---------- Input material ----------

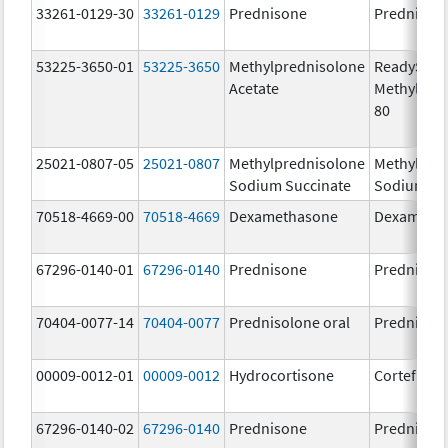
33261-0129-30
33261-0129
Prednisone
Prednison
53225-3650-01
53225-3650
Methylprednisolone
ReadySha
Acetate
MethylPre
80
25021-0807-05
25021-0807
Methylprednisolone
Methylpre
Sodium Succinate
Sodium Su
70518-4669-00
70518-4669
Dexamethasone
Dexameth
67296-0140-01
67296-0140
Prednisone
Prednison
70404-0077-14
70404-0077
Prednisolone oral
Prednisol
00009-0012-01
00009-0012
Hydrocortisone
Cortef
67296-0140-02
67296-0140
Prednisone
Prednison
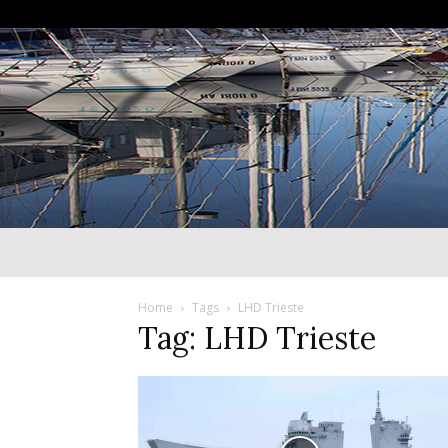
Home
Tags
LHD Trieste
Tag: LHD Trieste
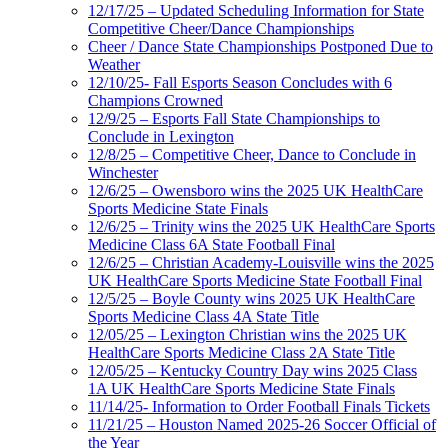
12/17/25 – Updated Scheduling Information for State
Competitive Cheer/Dance Championships
Cheer / Dance State Championships Postponed Due to
Weather
12/10/25- Fall Esports Season Concludes with 6
Champions Crowned
12/9/25 – Esports Fall State Championships to
Conclude in Lexington
12/8/25 – Competitive Cheer, Dance to Conclude in
Winchester
12/6/25 – Owensboro wins the 2025 UK HealthCare
Sports Medicine State Finals
12/6/25 – Trinity wins the 2025 UK HealthCare Sports
Medicine Class 6A State Football Final
12/6/25 – Christian Academy-Louisville wins the 2025
UK HealthCare Sports Medicine State Football Final
12/5/25 – Boyle County wins 2025 UK HealthCare
Sports Medicine Class 4A State Title
12/05/25 – Lexington Christian wins the 2025 UK
HealthCare Sports Medicine Class 2A State Title
12/05/25 – Kentucky Country Day wins 2025 Class
1A UK HealthCare Sports Medicine State Finals
11/14/25- Information to Order Football Finals Tickets
11/21/25 – Houston Named 2025-26 Soccer Official of
the Year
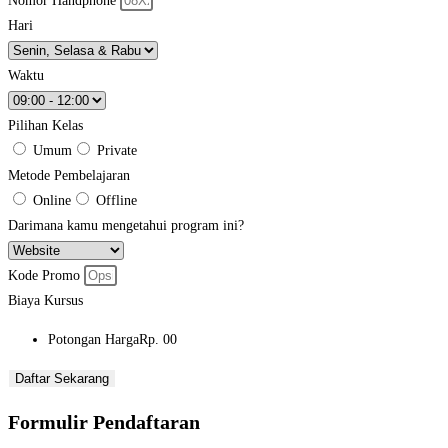
Nomor Handphone
Hari
Waktu
Pilihan Kelas
Umum
Private
Metode Pembelajaran
Online
Offline
Darimana kamu mengetahui program ini?
Kode Promo
Biaya Kursus
Potongan Harga
Rp. 00
Daftar Sekarang
Formulir Pendaftaran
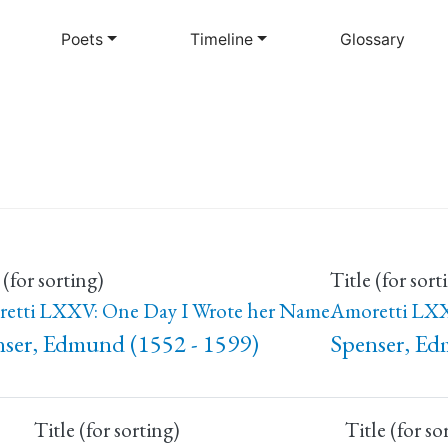
Skip
to
Poets
Timeline
Glossary
main
content
 (for sorting)
Title (for sort
etti LXXV: One Day I Wrote her Name
Amoretti LXX
ser, Edmund (1552 - 1599)
Spenser, Ed
Title (for sorting)
Title (for so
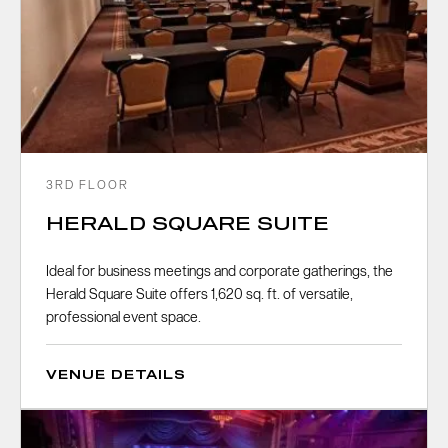
3RD FLOOR
HERALD SQUARE SUITE
Ideal for business meetings and corporate gatherings, the
Herald Square Suite offers 1,620 sq. ft. of versatile,
professional event space.
VENUE DETAILS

----------

Activity:
Every line in the entries above that has the word "Lexington" should be identified and copied.

Exercise output:
Conclude in Lexington
12/05/25 – Lexington Christian wins the 2025 UK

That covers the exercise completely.